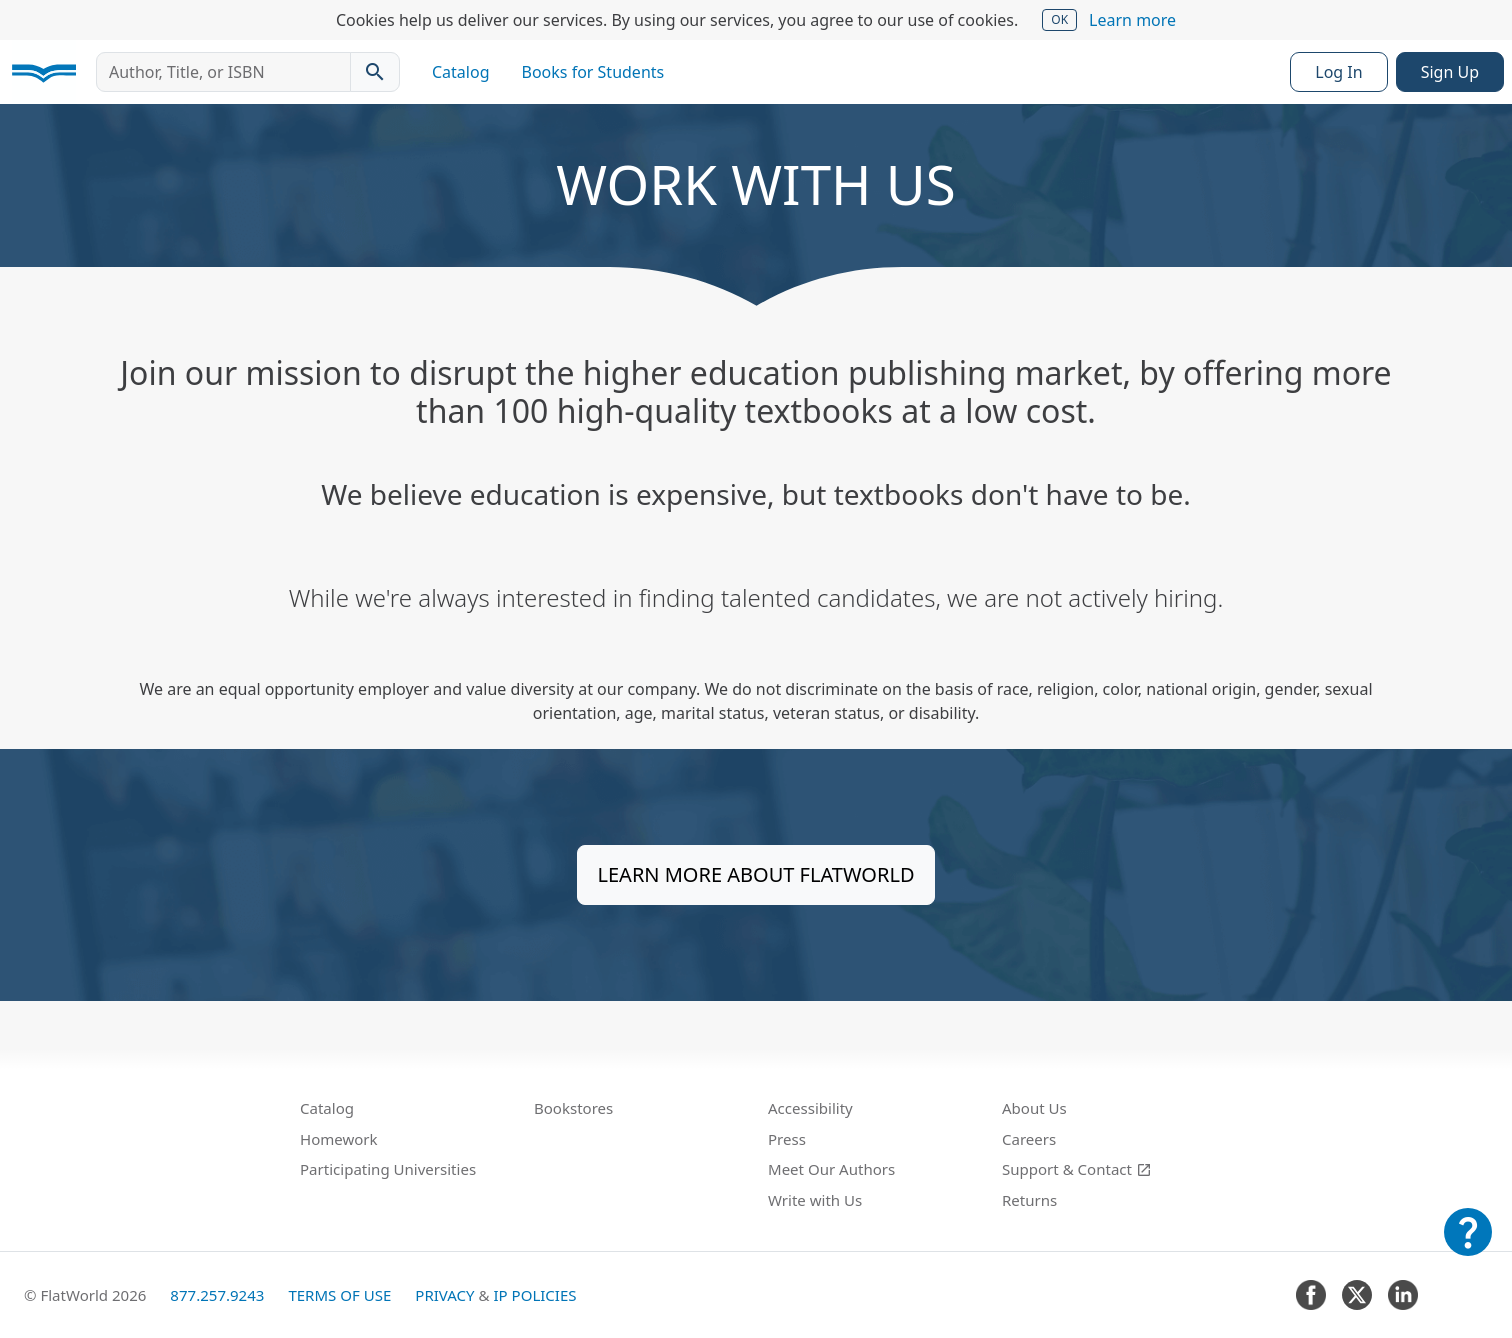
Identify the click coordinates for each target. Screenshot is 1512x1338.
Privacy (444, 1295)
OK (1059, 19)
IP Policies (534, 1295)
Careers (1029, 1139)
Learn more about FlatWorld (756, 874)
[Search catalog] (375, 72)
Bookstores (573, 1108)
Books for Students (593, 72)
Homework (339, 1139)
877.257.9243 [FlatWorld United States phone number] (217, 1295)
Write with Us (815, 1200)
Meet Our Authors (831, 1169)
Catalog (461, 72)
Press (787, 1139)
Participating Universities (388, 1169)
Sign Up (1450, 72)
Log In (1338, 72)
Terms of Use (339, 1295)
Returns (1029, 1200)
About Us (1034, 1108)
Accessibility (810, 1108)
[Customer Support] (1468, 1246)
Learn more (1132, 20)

────────────────────

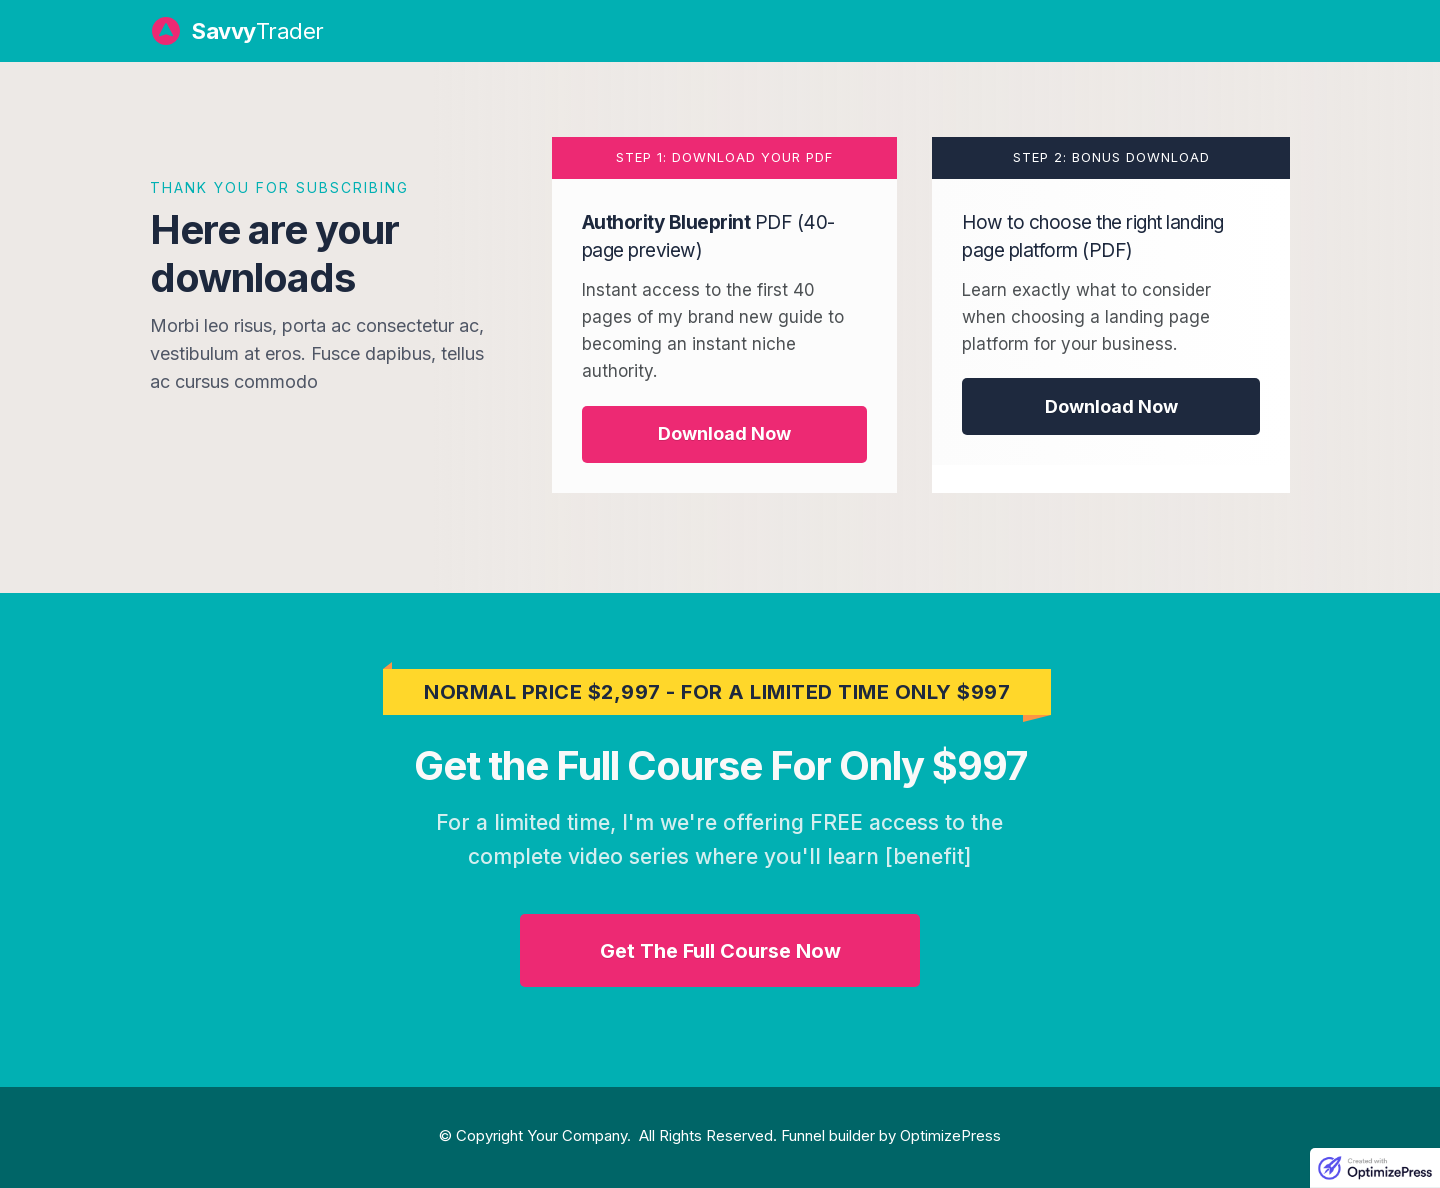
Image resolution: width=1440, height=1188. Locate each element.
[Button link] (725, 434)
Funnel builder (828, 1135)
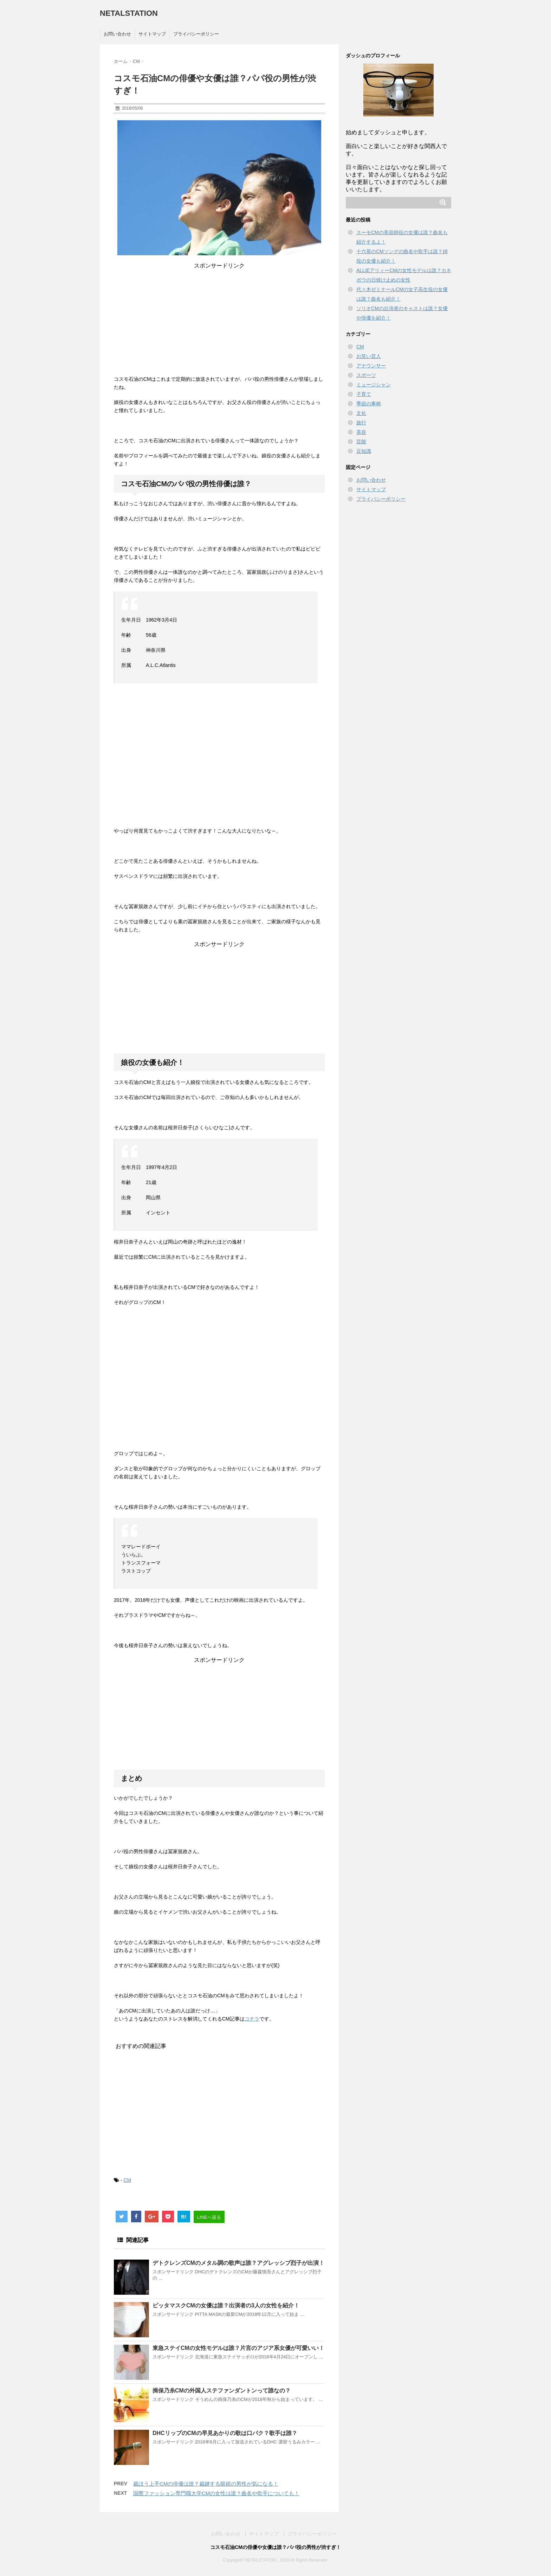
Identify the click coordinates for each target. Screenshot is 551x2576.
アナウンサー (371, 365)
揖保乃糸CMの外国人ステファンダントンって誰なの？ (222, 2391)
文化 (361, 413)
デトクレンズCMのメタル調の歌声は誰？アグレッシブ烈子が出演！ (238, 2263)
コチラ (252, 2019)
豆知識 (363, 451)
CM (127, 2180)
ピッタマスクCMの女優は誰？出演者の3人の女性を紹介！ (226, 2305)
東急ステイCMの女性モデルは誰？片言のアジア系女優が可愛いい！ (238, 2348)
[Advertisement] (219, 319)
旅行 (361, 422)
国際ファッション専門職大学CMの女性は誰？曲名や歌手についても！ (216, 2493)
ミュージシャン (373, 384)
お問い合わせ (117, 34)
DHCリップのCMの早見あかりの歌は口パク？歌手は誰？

────────────────────

» PROBLEM REQUIREMENTS:
In your answer, include only the lines above starting at the line that holds "Screenshot is 1512x1338." and ending at the line that holds "Learn more (1132, 20)", copied exactly.

» OUTPUT OF THE TASK:
Identify the click coordinates for each target. Screenshot is 1512x1338.
Privacy (444, 1295)
OK (1059, 19)
IP Policies (534, 1295)
Careers (1029, 1139)
Learn more about FlatWorld (756, 874)
[Search catalog] (375, 72)
Bookstores (573, 1108)
Books for Students (593, 72)
Homework (339, 1139)
877.257.9243 [FlatWorld United States phone number] (217, 1295)
Write with Us (815, 1200)
Meet Our Authors (831, 1169)
Catalog (461, 72)
Press (787, 1139)
Participating Universities (388, 1169)
Sign Up (1450, 72)
Log In (1338, 72)
Terms of Use (339, 1295)
Returns (1029, 1200)
About Us (1034, 1108)
Accessibility (810, 1108)
[Customer Support] (1468, 1246)
Learn more (1132, 20)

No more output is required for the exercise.